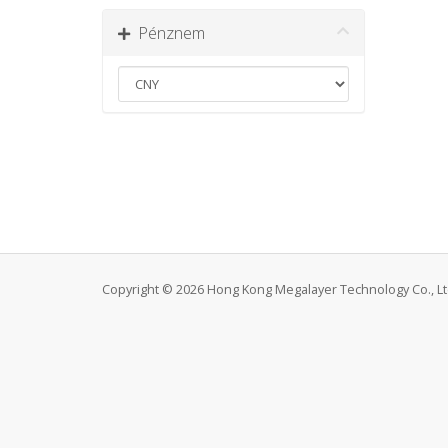
Pénznem
Copyright © 2026 Hong Kong Megalayer Technology Co., Ltd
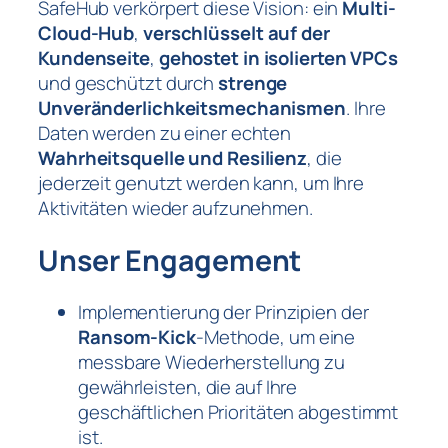
SafeHub verkörpert diese Vision: ein
Multi-
Cloud-Hub
,
verschlüsselt auf der
Kundenseite
,
gehostet in isolierten VPCs
und geschützt durch
strenge
Unveränderlichkeitsmechanismen
. Ihre
Daten werden zu einer echten
Wahrheitsquelle und Resilienz
, die
jederzeit genutzt werden kann, um Ihre
Aktivitäten wieder aufzunehmen.
Unser Engagement
Implementierung der Prinzipien der
Ransom-Kick
-Methode, um eine
messbare Wiederherstellung zu
gewährleisten, die auf Ihre
geschäftlichen Prioritäten abgestimmt
ist.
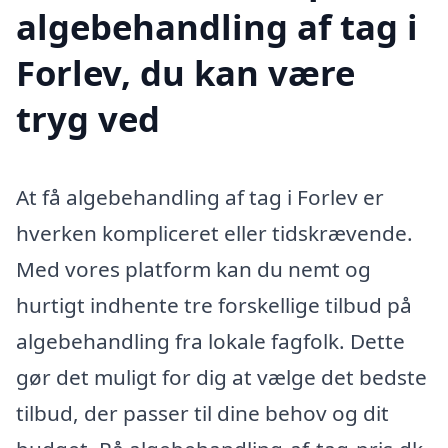
algebehandling af tag i
Forlev, du kan være
tryg ved
At få algebehandling af tag i Forlev er
hverken kompliceret eller tidskrævende.
Med vores platform kan du nemt og
hurtigt indhente tre forskellige tilbud på
algebehandling fra lokale fagfolk. Dette
gør det muligt for dig at vælge det bedste
tilbud, der passer til dine behov og dit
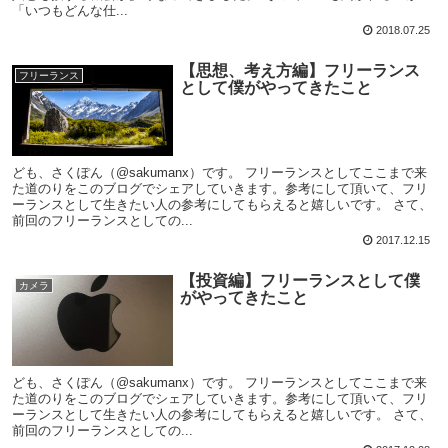
「いつもどんな仕...
2018.07.25
【思想、考え方編】フリーランス
フリーランス
として僕がやってきたこと
ども、さくぽん（@sakumanx）です。 フリーランスとしてここまで来
た道のりをこのブログでシェアしていきます。参考にして頂いて、フリ
ーランスとして生きたい人の参考にしてもらえると嬉しいです。 さて、
前回のフリーランスとしての...
2017.12.15
【投資編】フリーランスとして僕
カメラ
がやってきたこと
ども、さくぽん（@sakumanx）です。 フリーランスとしてここまで来
た道のりをこのブログでシェアしていきます。参考にして頂いて、フリ
ーランスとして生きたい人の参考にしてもらえると嬉しいです。 さて、
前回のフリーランスとしての...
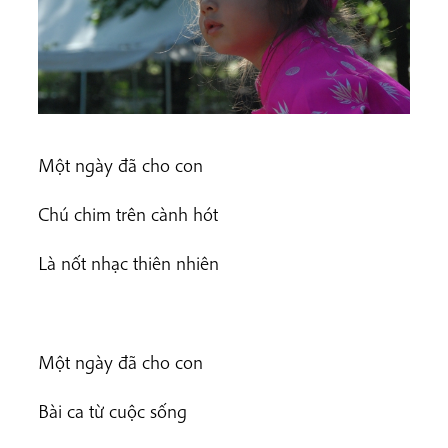
Một ngày đã cho con
Chú chim trên cành hót
Là nốt nhạc thiên nhiên
Một ngày đã cho con
Bài ca từ cuộc sống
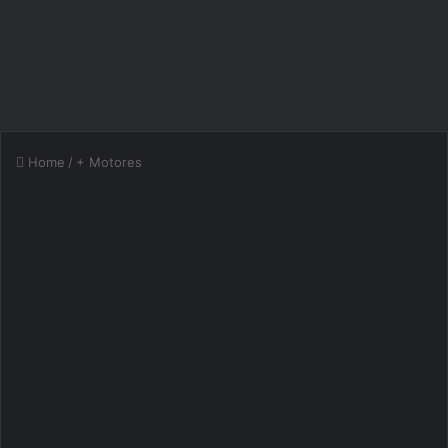
Home
/
+ Motores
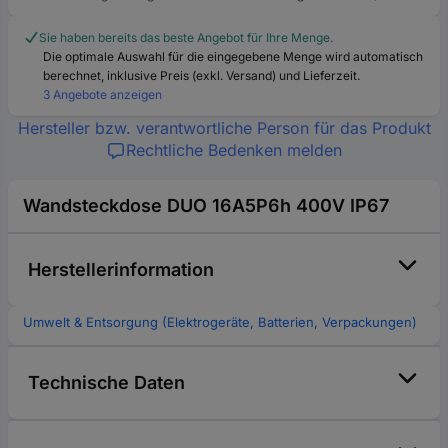
Sie haben bereits das beste Angebot für Ihre Menge.
Die optimale Auswahl für die eingegebene Menge wird automatisch
berechnet, inklusive Preis (exkl. Versand) und Lieferzeit.
3 Angebote anzeigen
Hersteller bzw. verantwortliche Person für das Produkt
Rechtliche Bedenken melden
Wandsteckdose DUO 16A5P6h 400V IP67
Herstellerinformation
Umwelt & Entsorgung (Elektrogeräte, Batterien, Verpackungen)
Technische Daten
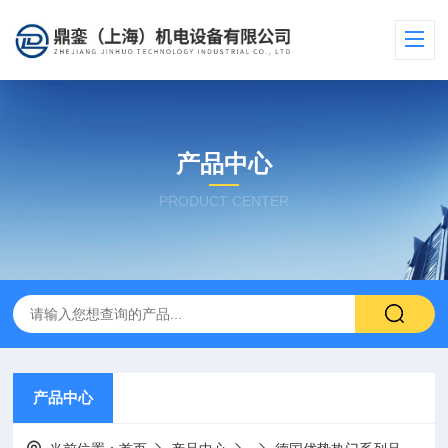
产品中心
PRODUCT CENTER
产品中心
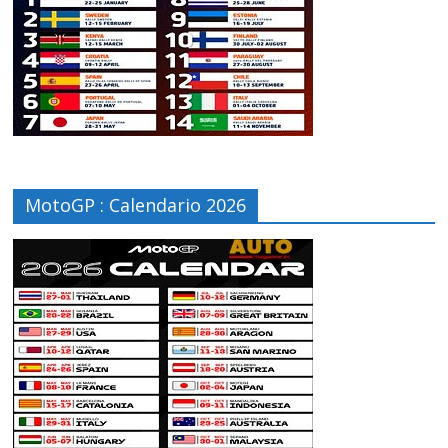
MotoGP : Calendario 2026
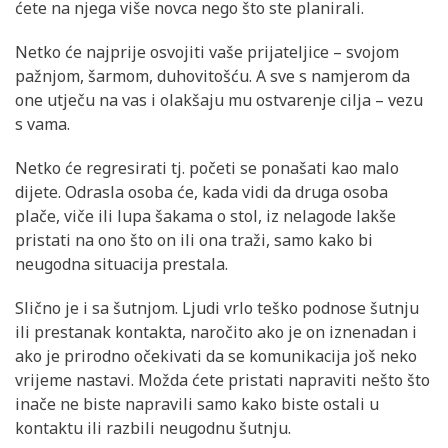
ćete na njega više novca nego što ste planirali.
Netko će najprije osvojiti vaše prijateljice – svojom
pažnjom, šarmom, duhovitošću. A sve s namjerom da
one utječu na vas i olakšaju mu ostvarenje cilja – vezu
s vama.
Netko će regresirati tj. početi se ponašati kao malo
dijete. Odrasla osoba će, kada vidi da druga osoba
plače, viče ili lupa šakama o stol, iz nelagode lakše
pristati na ono što on ili ona traži, samo kako bi
neugodna situacija prestala.
Slično je i sa šutnjom. Ljudi vrlo teško podnose šutnju
ili prestanak kontakta, naročito ako je on iznenadan i
ako je prirodno očekivati da se komunikacija još neko
vrijeme nastavi. Možda ćete pristati napraviti nešto što
inače ne biste napravili samo kako biste ostali u
kontaktu ili razbili neugodnu šutnju.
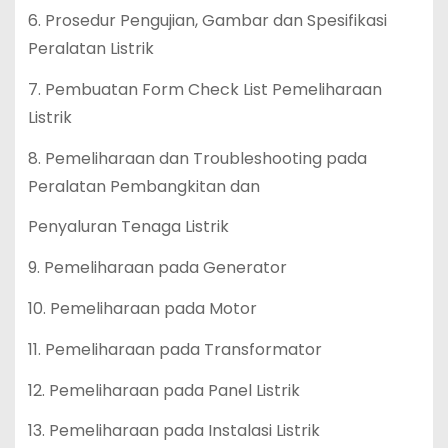
6. Prosedur Pengujian, Gambar dan Spesifikasi
Peralatan Listrik
7. Pembuatan Form Check List Pemeliharaan
Listrik
8. Pemeliharaan dan Troubleshooting pada
Peralatan Pembangkitan dan
Penyaluran Tenaga Listrik
9. Pemeliharaan pada Generator
10. Pemeliharaan pada Motor
11. Pemeliharaan pada Transformator
12. Pemeliharaan pada Panel Listrik
13. Pemeliharaan pada Instalasi Listrik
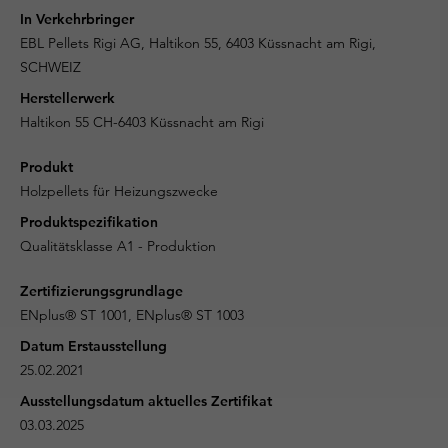
In Verkehrbringer
EBL Pellets Rigi AG, Haltikon 55, 6403 Küssnacht am Rigi,
SCHWEIZ
Herstellerwerk
Haltikon 55 CH-6403 Küssnacht am Rigi
Produkt
Holzpellets für Heizungszwecke
Produktspezifikation
Qualitätsklasse A1 - Produktion
Zertifizierungsgrundlage
ENplus® ST 1001, ENplus® ST 1003
Datum Erstausstellung
25.02.2021
Ausstellungsdatum aktuelles Zertifikat
03.03.2025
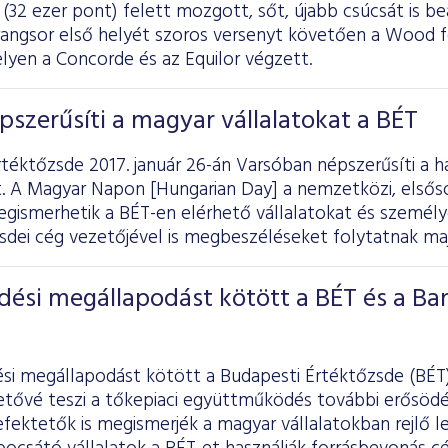
 (32 ezer pont) felett mozgott, sőt, újabb csúcsát is beá
rangsor első helyét szoros versenyt követően a Wood f
lyen a Concorde és az Equilor végzett.
szerűsíti a magyar vállalatokat a BÉT
téktőzsde 2017. január 26-án Varsóban népszerűsíti a h
. A Magyar Napon [Hungarian Day] a nemzetközi, elsőso
gismerhetik a BÉT-en elérhető vállalatokat és személy
sdei cég vezetőjével is megbeszéléseket folytatnak maj
ési megállapodást kötött a BÉT és a Ba
i megállapodást kötött a Budapesti Értéktőzsde (BÉT)
hetővé teszi a tőkepiaci együttműködés további erősöd
efektetők is megismerjék a magyar vállalatokban rejlő 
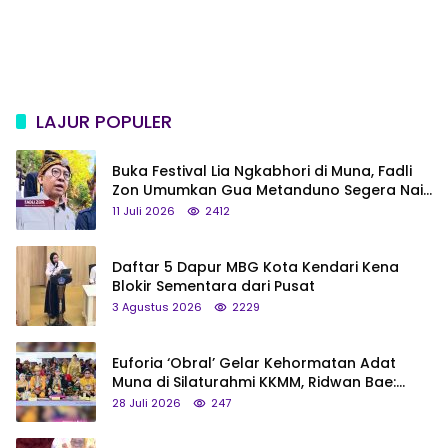
LAJUR POPULER
Buka Festival Lia Ngkabhori di Muna, Fadli
Zon Umumkan Gua Metanduno Segera Naik
Status Jadi Cagar Budaya Nasional
11 Juli 2026
2412
Daftar 5 Dapur MBG Kota Kendari Kena
Blokir Sementara dari Pusat
3 Agustus 2026
2229
Euforia ‘Obral’ Gelar Kehormatan Adat
Muna di Silaturahmi KKMM, Ridwan Bae:
Saya Bukan Tipe Begitu, Belum Pantas!
28 Juli 2026
247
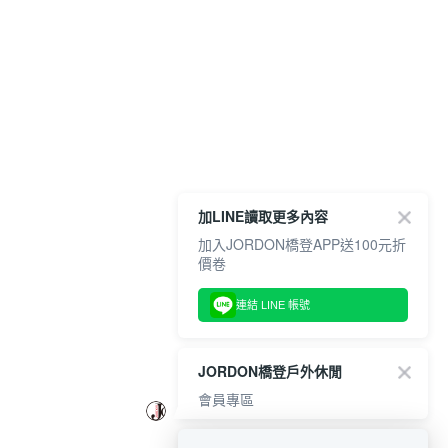
加LINE讀取更多內容
加入JORDON橋登APP送100元折
價卷
連結 LINE 帳號
JORDON橋登戶外休閒
會員專區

_ _ _ _ _ _ _

Give back the whole listing exactly, without pictures.

Pénznem
Copyright © 2026 Hong Kong Megalayer Technology Co., Ltd
SafeHub verkörpert diese Vision: ein
Multi-
Cloud-Hub
,
verschlüsselt auf der
Kundenseite
,
gehostet in isolierten VPCs
und geschützt durch
strenge
Unveränderlichkeitsmechanismen
. Ihre
Daten werden zu einer echten
Wahrheitsquelle und Resilienz
, die
jederzeit genutzt werden kann, um Ihre
Aktivitäten wieder aufzunehmen.
Unser Engagement
Implementierung der Prinzipien der
Ransom-Kick
-Methode, um eine
messbare Wiederherstellung zu
gewährleisten, die auf Ihre
geschäftlichen Prioritäten abgestimmt
ist.
algebehandling af tag i
Forlev, du kan være
tryg ved
At få algebehandling af tag i Forlev er
hverken kompliceret eller tidskrævende.
Med vores platform kan du nemt og
hurtigt indhente tre forskellige tilbud på
algebehandling fra lokale fagfolk. Dette
gør det muligt for dig at vælge det bedste
tilbud, der passer til dine behov og dit
「いつもどんな仕...
2018.07.25
【思想、考え方編】フリーランス
フリーランス
として僕がやってきたこと
ども、さくぽん（@sakumanx）です。 フリーランスとしてここまで来
た道のりをこのブログでシェアしていきます。参考にして頂いて、フリ
ーランスとして生きたい人の参考にしてもらえると嬉しいです。 さて、
前回のフリーランスとしての...
2017.12.15
【投資編】フリーランスとして僕
カメラ
がやってきたこと
ども、さくぽん（@sakumanx）です。 フリーランスとしてここまで来
た道のりをこのブログでシェアしていきます。参考にして頂いて、フリ
ーランスとして生きたい人の参考にしてもらえると嬉しいです。 さて、
前回のフリーランスとしての...
Một ngày đã cho con
Chú chim trên cành hót
Là nốt nhạc thiên nhiên
Một ngày đã cho con
Bài ca từ cuộc sống
Home
/
+ Motores
Sie haben bereits das beste Angebot für Ihre Menge.
Die optimale Auswahl für die eingegebene Menge wird automatisch
berechnet, inklusive Preis (exkl. Versand) und Lieferzeit.
3 Angebote anzeigen
Hersteller bzw. verantwortliche Person für das Produkt
Rechtliche Bedenken melden
Wandsteckdose DUO 16A5P6h 400V IP67
Herstellerinformation
Umwelt & Entsorgung (Elektrogeräte, Batterien, Verpackungen)
Technische Daten
产品中心
PRODUCT CENTER
产品中心
MotoGP : Calendario 2026
ćete na njega više novca nego što ste planirali.
Netko će najprije osvojiti vaše prijateljice – svojom
pažnjom, šarmom, duhovitošću. A sve s namjerom da
one utječu na vas i olakšaju mu ostvarenje cilja – vezu
s vama.
Netko će regresirati tj. početi se ponašati kao malo
dijete. Odrasla osoba će, kada vidi da druga osoba
plače, viče ili lupa šakama o stol, iz nelagode lakše
pristati na ono što on ili ona traži, samo kako bi
neugodna situacija prestala.
Slično je i sa šutnjom. Ljudi vrlo teško podnose šutnju
ili prestanak kontakta, naročito ako je on iznenadan i
ako je prirodno očekivati da se komunikacija još neko
vrijeme nastavi. Možda ćete pristati napraviti nešto što
inače ne biste napravili samo kako biste ostali u
kontaktu ili razbili neugodnu šutnju.
6. Prosedur Pengujian, Gambar dan Spesifikasi
Peralatan Listrik
7. Pembuatan Form Check List Pemeliharaan
Listrik
8. Pemeliharaan dan Troubleshooting pada
Peralatan Pembangkitan dan
Penyaluran Tenaga Listrik
9. Pemeliharaan pada Generator
10. Pemeliharaan pada Motor
11. Pemeliharaan pada Transformator
12. Pemeliharaan pada Panel Listrik
13. Pemeliharaan pada Instalasi Listrik
In Verkehrbringer
EBL Pellets Rigi AG, Haltikon 55, 6403 Küssnacht am Rigi,
SCHWEIZ
Herstellerwerk
Haltikon 55 CH-6403 Küssnacht am Rigi
Produkt
Holzpellets für Heizungszwecke
Produktspezifikation
Qualitätsklasse A1 - Produktion
Zertifizierungsgrundlage
ENplus® ST 1001, ENplus® ST 1003
Datum Erstausstellung
25.02.2021
Ausstellungsdatum aktuelles Zertifikat
03.03.2025
 (32 ezer pont) felett mozgott, sőt, újabb csúcsát is beá
rangsor első helyét szoros versenyt követően a Wood f
lyen a Concorde és az Equilor végzett.
szerűsíti a magyar vállalatokat a BÉT
téktőzsde 2017. január 26-án Varsóban népszerűsíti a h
. A Magyar Napon [Hungarian Day] a nemzetközi, elsőso
gismerhetik a BÉT-en elérhető vállalatokat és személy
sdei cég vezetőjével is megbeszéléseket folytatnak maj
ési megállapodást kötött a BÉT és a Ba
i megállapodást kötött a Budapesti Értéktőzsde (BÉT)
hetővé teszi a tőkepiaci együttműködés további erősöd
efektetők is megismerjék a magyar vállalatokban rejlő 
LAJUR POPULER
Buka Festival Lia Ngkabhori di Muna, Fadli
Zon Umumkan Gua Metanduno Segera Naik
Status Jadi Cagar Budaya Nasional
11 Juli 2026
2412
Daftar 5 Dapur MBG Kota Kendari Kena
Blokir Sementara dari Pusat
3 Agustus 2026
2229
Euforia ‘Obral’ Gelar Kehormatan Adat
Muna di Silaturahmi KKMM, Ridwan Bae:
Saya Bukan Tipe Begitu, Belum Pantas!
28 Juli 2026
247
加LINE讀取更多內容
加入JORDON橋登APP送100元折
價卷
連結 LINE 帳號
JORDON橋登戶外休閒
會員專區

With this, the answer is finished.